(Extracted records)
----

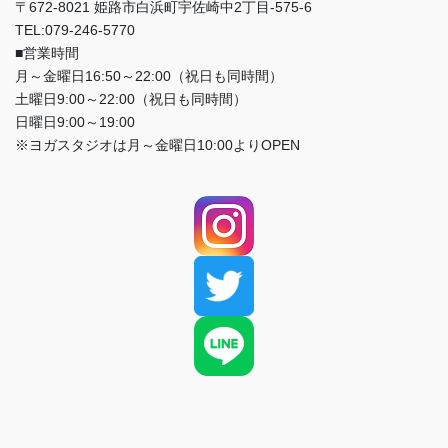
〒672-8021 姫路市白浜町宇佐崎中2丁目-575-6
TEL:079-246-5770
■営業時間
月～金曜日16:50～22:00（祝日も同時間）
土曜日9:00～22:00（祝日も同時間）
日曜日9:00～19:00
※ヨガスタジオは月～金曜日10:00よりOPEN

----

● GOAL OF THE EXERCISE: Repeat every record above exactly, but leave out any pictures.

● ANSWER TO THIS PROBLEM:
〒672-8021 姫路市白浜町宇佐崎中2丁目-575-6
TEL:079-246-5770
■営業時間
月～金曜日16:50～22:00（祝日も同時間）
土曜日9:00～22:00（祝日も同時間）
日曜日9:00～19:00
※ヨガスタジオは月～金曜日10:00よりOPEN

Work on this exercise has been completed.